Por Camila Neiva Almino
Nu artístico é crime? A nudez, em nossa sociedade contemporânea, é vista, ainda por muitos, como algo que deve ser banido, por ser imoral e ofender o decoro alheio.
Nesse sentido, o artigo 233 do Código Penal dispõe que é crime “praticar ato obsceno em lugar público, ou aberto ou exposto ao público”, impondo pena de detenção de três meses a um ano, ou multa para quem o praticar. Ainda, o Decreto-Lei n. 3.688/1941 (Lei das Contravencoes Penais), em seu artigo 61, determina como contravenção penal “importunar alguém, em lugar público ou acessível ao público, de modo ofensivo ao pudor”, com pena de multa.
Porém, o ato obsceno bem como o pudor público são conceitos bastante amplos e subjetivos, devendo ser observados segundo a sociedade atual e seus valores vigentes.
Assim, para ser considerado aquele crime ou aquela contravenção, deve haver um ato atentatório ao pudor público, com uma conotação sexual evidente e ofensiva da moralidade coletiva. E, para tal, deve estar presente o chamado dolo específico, ou seja, o agente deve agir com o objetivo ou finalidade de ofender o pudor alheio e a dignidade sexual.
Pelo contrário, quando se trata de nu artístico, a única finalidade do indivíduo é incrementar arte à sua apresentação, segundo o contexto em que está inserido, o que é bastante comum, por exemplo, em apresentações teatrais ou com o fim de transmitir alguma ideia, como é o caso de feministas.
Outrossim, o ato obsceno com este exclusivo propósito é, em sua essência, um ato de comunicação, transmitindo-se através dele determinados conteúdos.

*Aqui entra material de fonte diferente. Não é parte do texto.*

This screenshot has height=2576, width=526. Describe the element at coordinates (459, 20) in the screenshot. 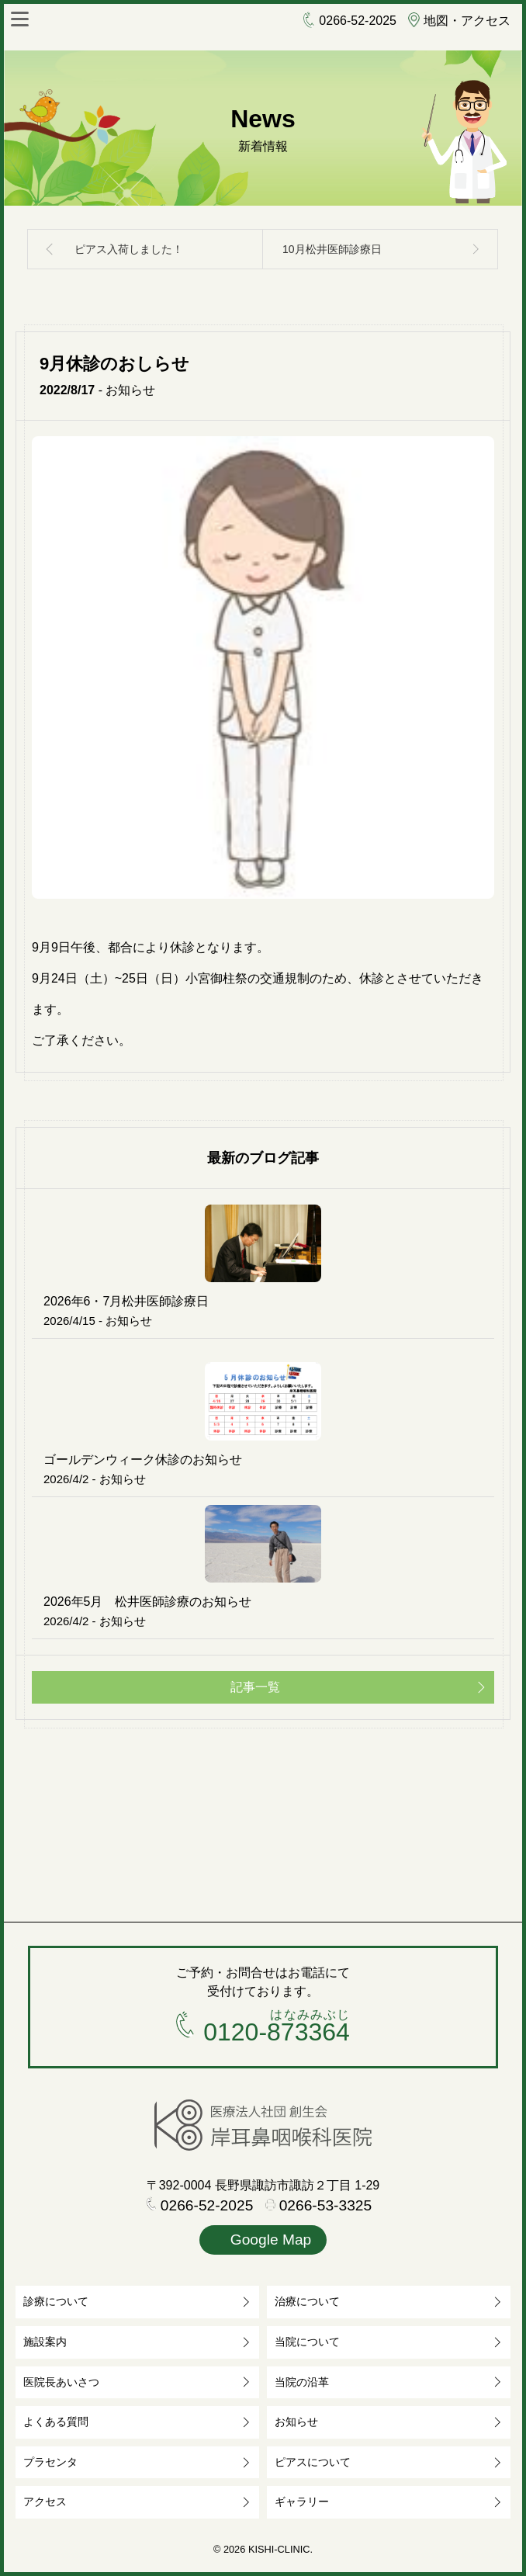 I see `地図・アクセス` at that location. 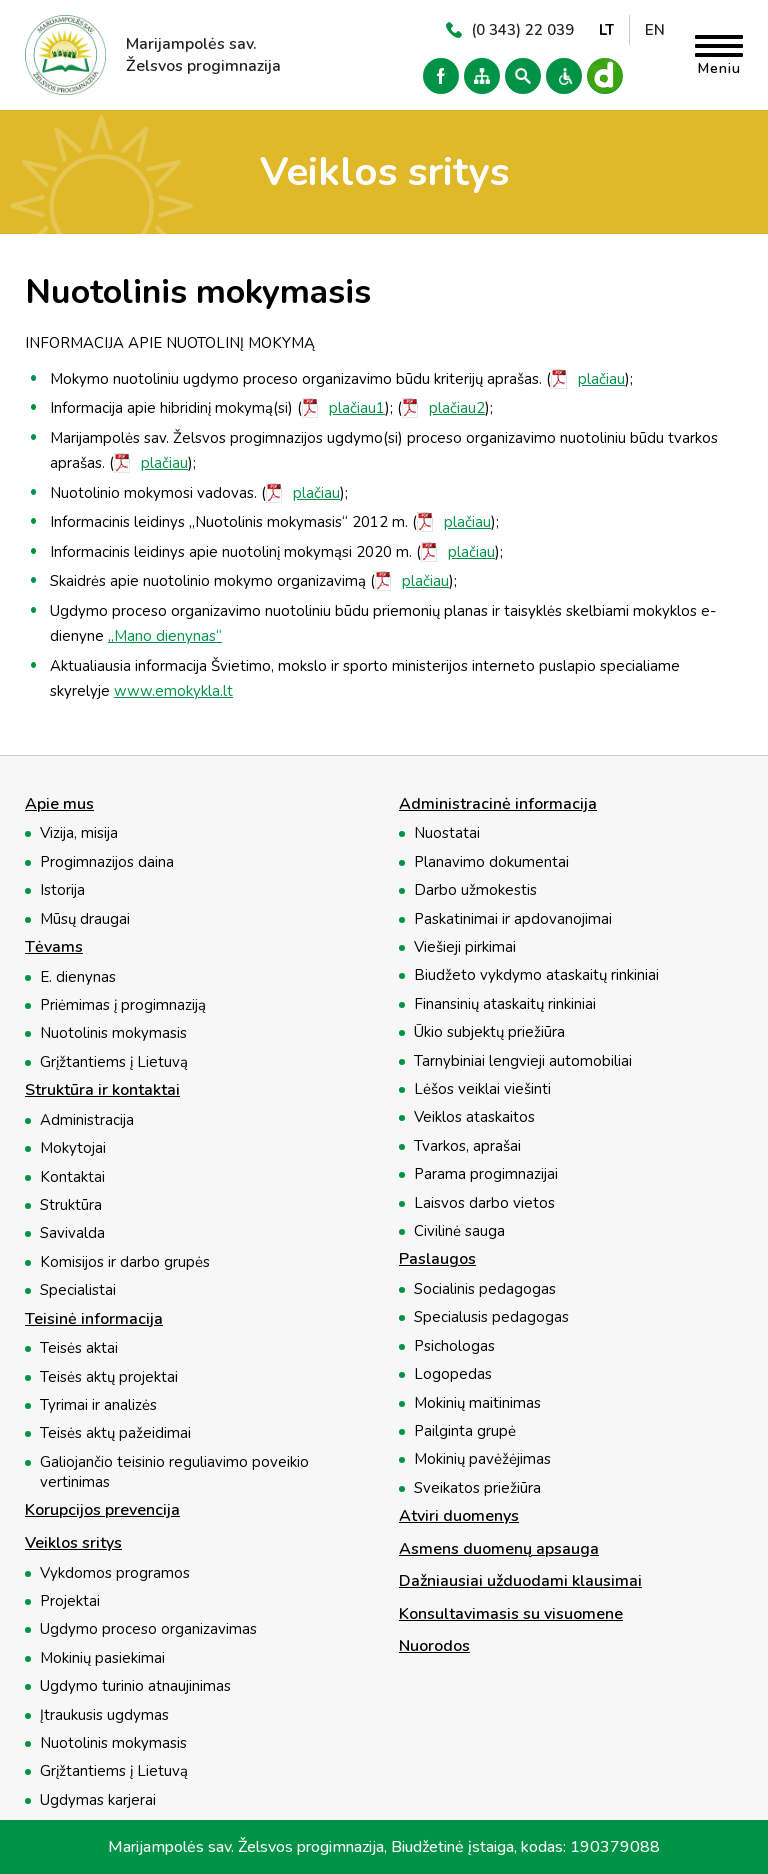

E, por conseguinte, a livre manifestação de pensamentos se perfaz como uma das bases de uma sociedade pautada no Estado Democrático de Direito, não podendo este censurar a transmissão de ideias, mesmo quando se trata de arte atrelada à nudez.
Deve-se ter em mente, portanto, que o nu artístico está intrinsecamente relacionado à garantia constitucional da liberdade de expressão, como dispõe o artigo 5, inciso IX, da Carta Magna, segundo o qual “é livre a expressão de atividade intelectual, artística, científica e de comunicação, independentemente de censura ou licença”.

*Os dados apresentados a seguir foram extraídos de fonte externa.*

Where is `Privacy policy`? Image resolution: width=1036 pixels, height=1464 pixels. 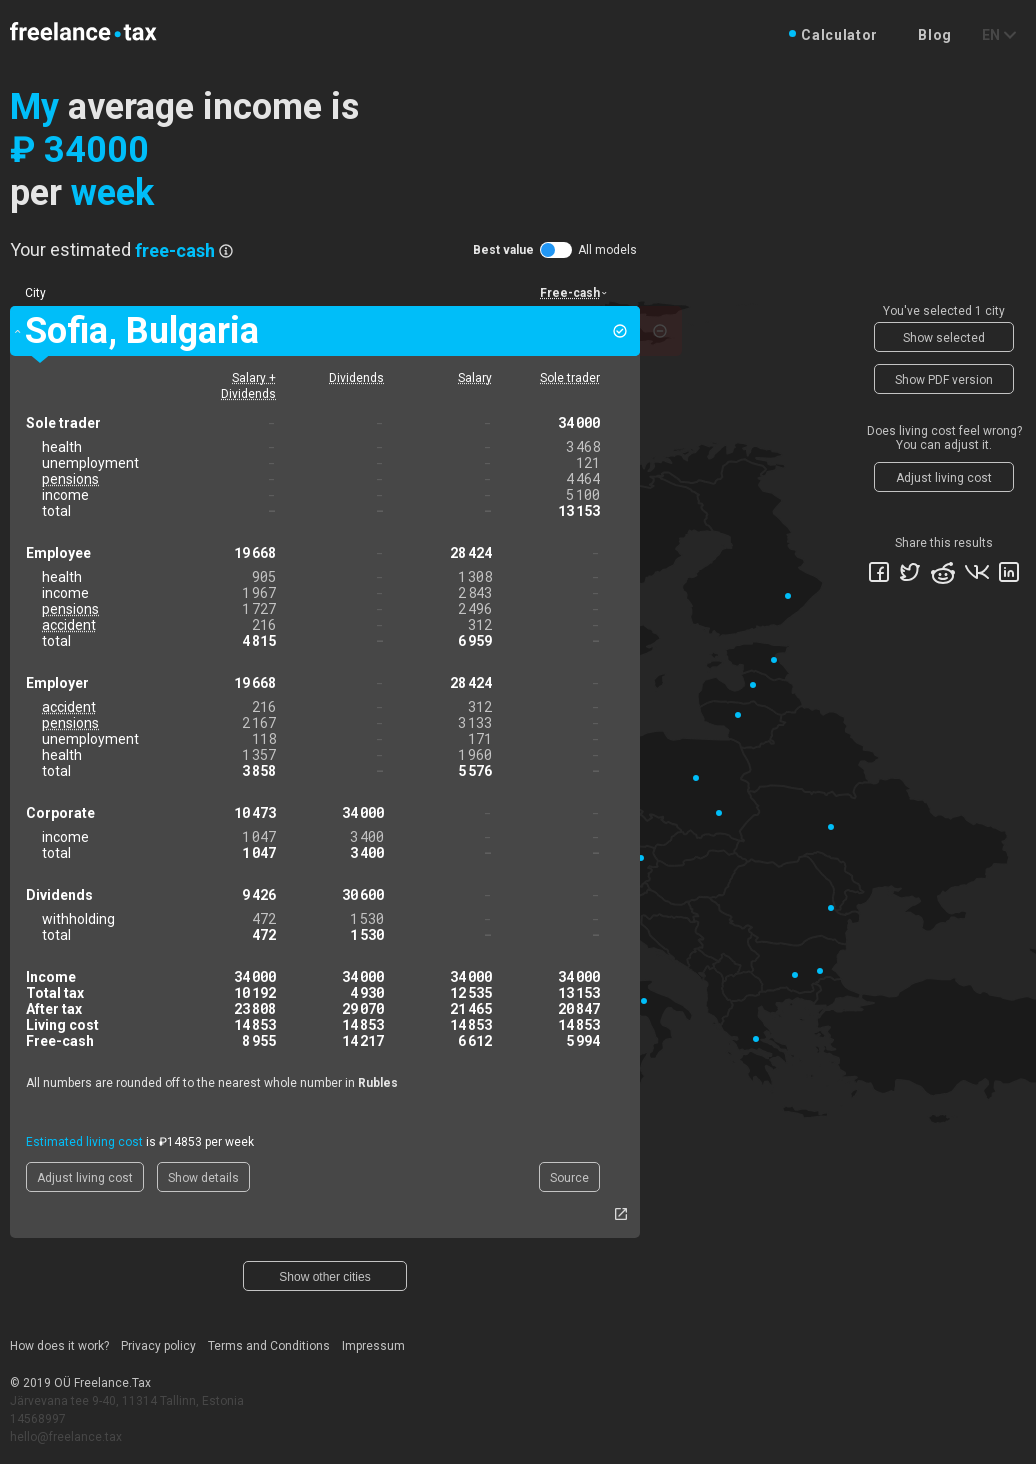 Privacy policy is located at coordinates (158, 1346).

Diverge daquele que sai nu pelas ruas com o fim de causar pudor ou constrangimento ou mesmo mal-estar a alguém, o que utiliza de sua nudez pessoal em uma apresentação teatral ou artística.
Tanto o é que o Supremo Tribunal Federal, em HC 83996, já decidiu no sentido de não se caracterizar o delito no caso de um artista ter simulado gestos de masturbação e mostrado suas nádegas, em um teatro, ao ter recebido vaias. Como o próprio julgado menciona, deve-se levar em consideração o contexto em que se verificou o ato, a fim de caracterizar a ofensa ao pudor público.
Ademais, não se deve olvidar que o Direito Penal é a ultima ratio para a mantença do controle social, não se tolerando que ele sirva de instrumento único para tal, devendo sua utilização ser subsidiária, somente assim, respeitando-se o princípio da intervenção mínima e limitando-se o poder punitivo estatal.
Afinal, não há outro conceito a não ser o de hipocrisia quando uma sociedade deprava a nudez com objetivo único de expressão artística, criminalizando-a, ao mesmo tempo em que tolera explicitamente a comercialização de certas pornografias bem como de representações sexuais na TV aberta.
Se o ato obsceno é necessário ou não na manifestação da arte, isto cabe à própria vontade subjetiva do artista, o qual, como supracitado, tem protegida a sua liberdade de expressão, ainda que na opinião de alguns seja uma conduta “inadequada” ou “deseducada” ou “fora dos padrões do bom comportamento social”.
Ainda, frente à liberdade de expressão inerente à arte, existem as críticas, direito da sociedade, tendo qualquer artista o privilégio de receber julgamentos a respeito de seu trabalho, sejam positivos ou negativos. Porém, não há que se falar em crime quanto ao nu artístico.